'''
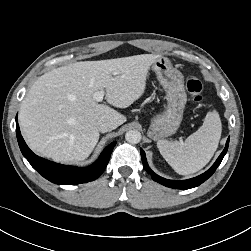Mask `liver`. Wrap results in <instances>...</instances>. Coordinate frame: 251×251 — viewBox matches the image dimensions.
Masks as SVG:
<instances>
[{
  "instance_id": "obj_1",
  "label": "liver",
  "mask_w": 251,
  "mask_h": 251,
  "mask_svg": "<svg viewBox=\"0 0 251 251\" xmlns=\"http://www.w3.org/2000/svg\"><path fill=\"white\" fill-rule=\"evenodd\" d=\"M160 57L141 54L83 61L40 76L19 111L29 147L56 162L85 160L99 140V119L111 121L115 128L126 121L113 108L99 104L94 93L103 90L110 105L129 107L143 95L150 66Z\"/></svg>"
}]
</instances>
'''
Exercise: Could you restate every entry above word for word, leaving out the pictures?

Completed task:
Mask `liver`. Wrap results in <instances>...</instances>. Coordinate frame: 251×251 — viewBox matches the image dimensions.
Masks as SVG:
<instances>
[{
  "instance_id": "obj_1",
  "label": "liver",
  "mask_w": 251,
  "mask_h": 251,
  "mask_svg": "<svg viewBox=\"0 0 251 251\" xmlns=\"http://www.w3.org/2000/svg\"><path fill=\"white\" fill-rule=\"evenodd\" d=\"M160 57L141 54L83 61L40 76L19 111L29 147L56 162L85 160L99 140V119L111 121L115 128L126 121L113 108L99 104L94 93L103 90L110 105L129 107L143 95L150 66Z\"/></svg>"
}]
</instances>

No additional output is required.